Użytkownicy: 1 109
Sezon: 8
NT-Ranking: 6
Menager: King James
(59807)Pierwsze śliwki robaczywki, teraz czas na poważną grę bez łatwych wytłumaczeń. Sytuacja nadal jest otwarta, ale że zapewne Argentyna zagra w II rundzie jeżeli chcemy tam robić coś więcej niż statystować najlepszym, musimy w poniedziałek z nimi wygrać, na sam awans będzie to miało wpływ ale nie szalejmy, nawet jak przegramy szans na awans nie stracimy. Graliśmy z nimi raz w ważnym spotkaniu
(2919) niestety przegraliśmy, ale bardziej z formą niż z rywalami, kto pamięta tamten mecz wie, że -1 to przy naszej formie był wielki wyczyn.
Argentyna w ostatnich Mistrzostwach Ameryki wykorzystała atut swojego parkietu i zajęła drugie miejsce w finale przegrywając z USA
(4890), w półfinale ograli naszego rywala z repasaży - Urugwaj
(4849) jak widać choćby po meczu z USA czy też meczu pierwszej rundy z Chinami
(5598) ich stałym zagraniem jest wystawianie PFa na SFie, wykorzystywany do tego PF jest w maks formie José Luis Almeida
(2236990), możemy się więc obawiać także w tym meczu, że zagrają tą taktyką. Patrząc na ich kadrowiczów właśnie trumnę mają mocniejszą, Domingo Abbondanzieri
(2221810) pomimo 23-lat zarabia prawie 100k i niestety też jest w formie.
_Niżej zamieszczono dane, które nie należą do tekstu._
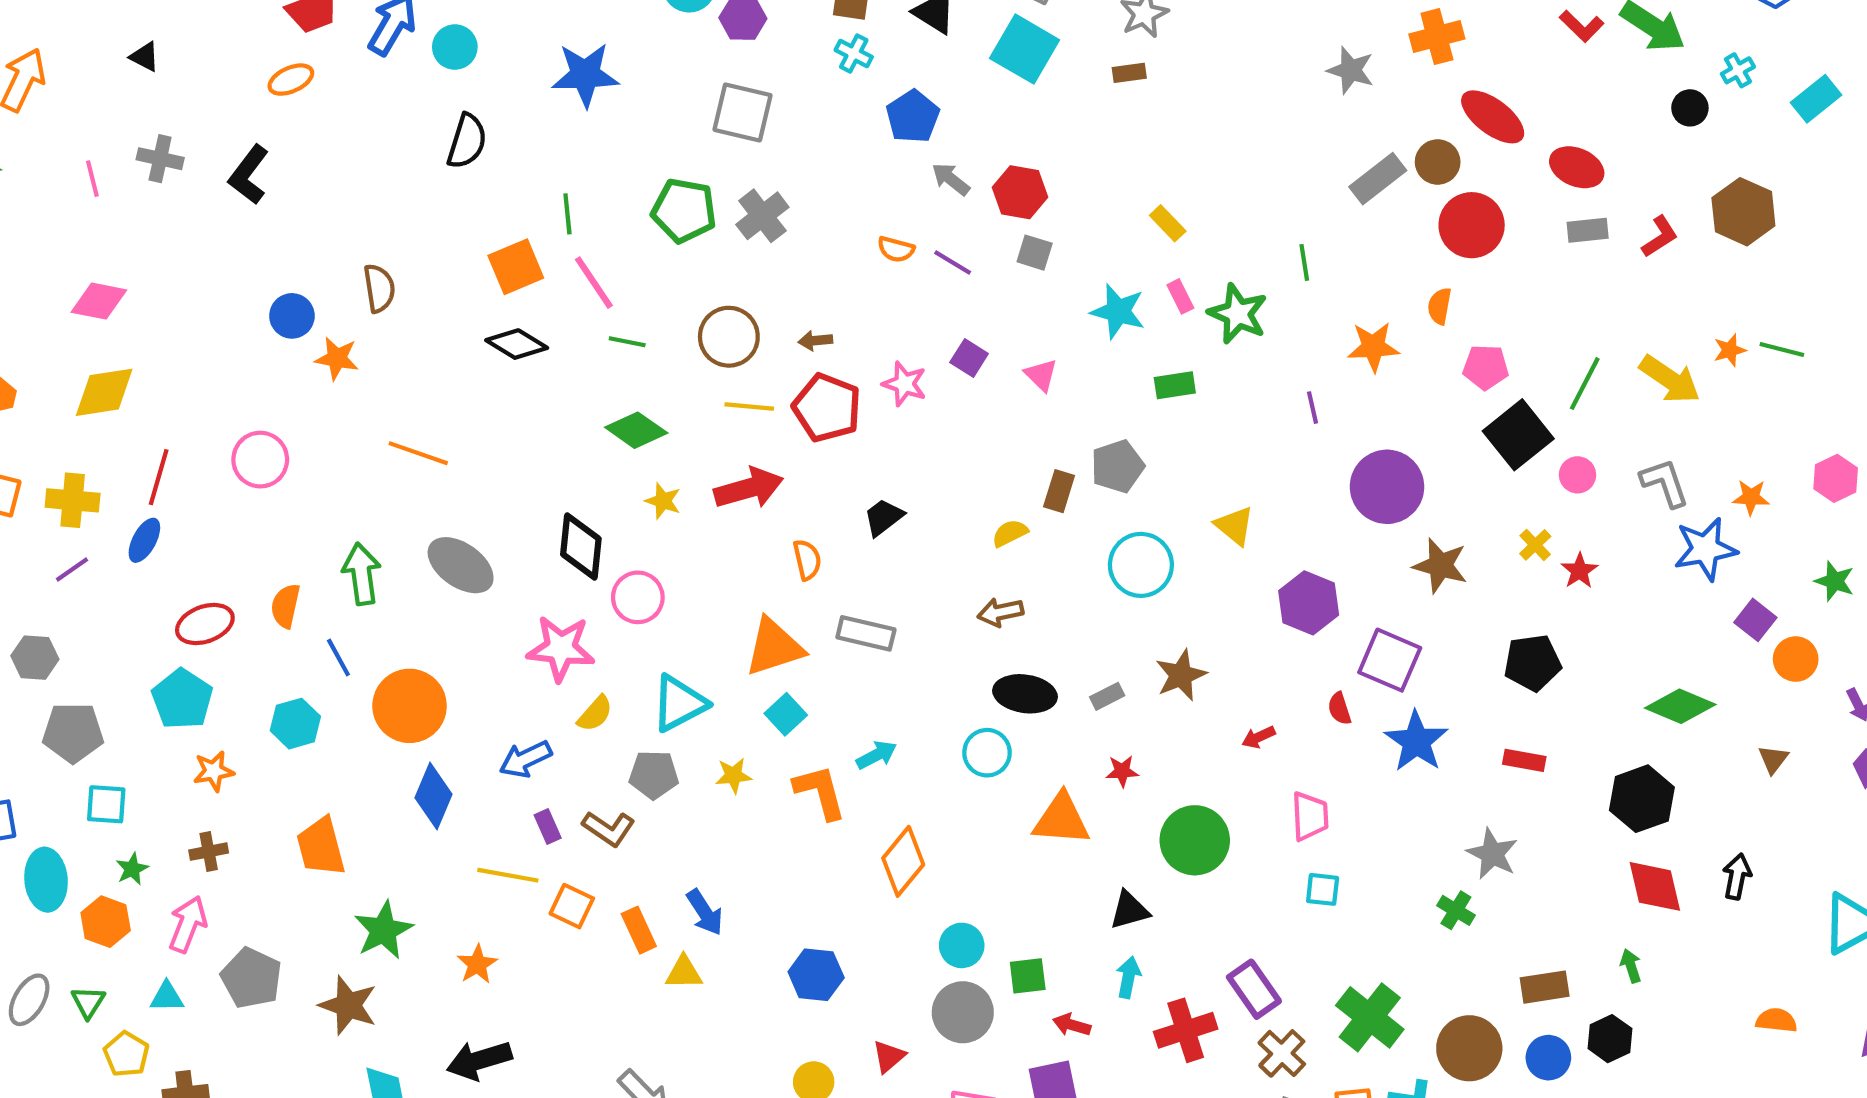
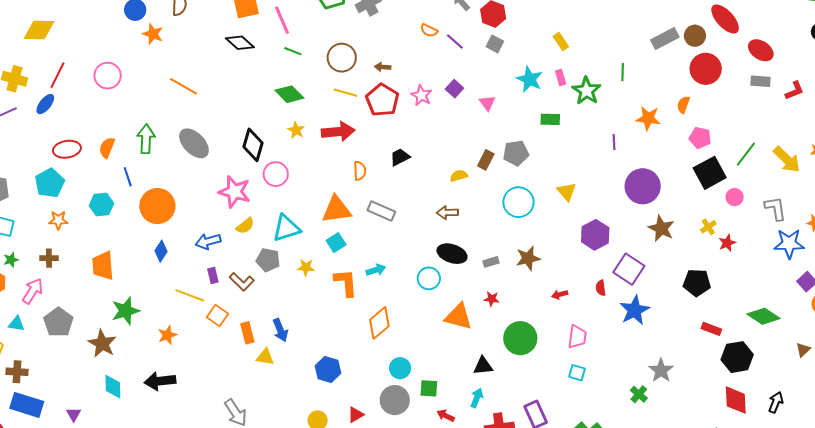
red rectangle: (1524, 760) -> (711, 329), moved
blue diamond: (433, 796) -> (161, 251), size x0.7

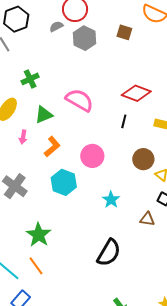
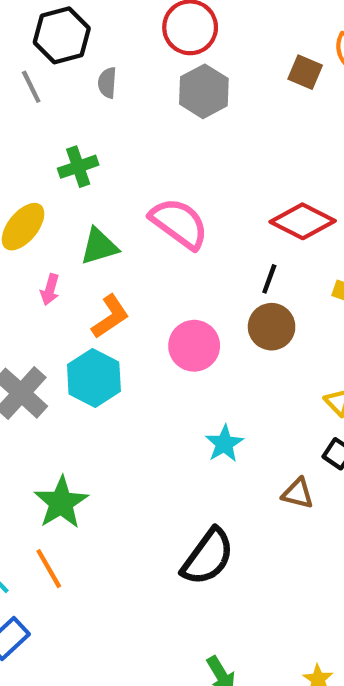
gray semicircle: (56, 27) -> (107, 83), moved, turned -64
brown square: (124, 32) -> (305, 72), moved
brown circle: (143, 159) -> (272, 327), moved
cyan hexagon: (64, 182) -> (94, 378), moved

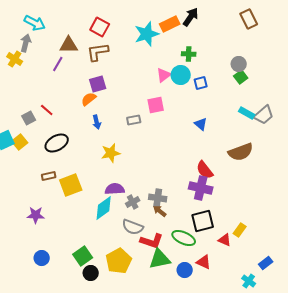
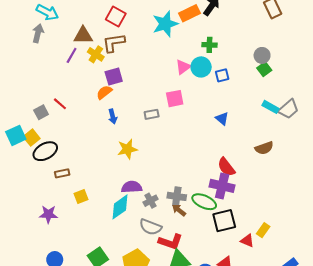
yellow cross: (15, 59) -> (96, 54), moved
black ellipse: (57, 143) -> (45, 151), moved
brown semicircle: (241, 152) -> (264, 148), size x0.7
yellow square: (71, 185) -> (81, 196), moved, size x0.6
green ellipse: (184, 238) -> (204, 202), moved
Na obwodzie też mają formę ale na pewno nie mają tam tak dobrych graczy jak w trumnie.
Co do nas to tym razem mamy formę, „emeryci” skaczą aż miło, trzeba więc wykorzystać sytuację i pokonać Argentynę, choć pamiętajmy, że oni grają 2 sezony dłużej od nas i na pewno w kilku miejscach są lepsi od nas, no ale nie ma co ujawniać selekcjonerowi rywali naszych słabych stron. Dodatkowych powołań raczej nie będzie, jakoś tak się dziwne składa, że gracze którzy są w kadrze mają wysoką formę, a Ci z listy rezerwowej już takiej formy nie mają, także zagramy raczej tym co mamy, i mam nadzieję to wystarczy.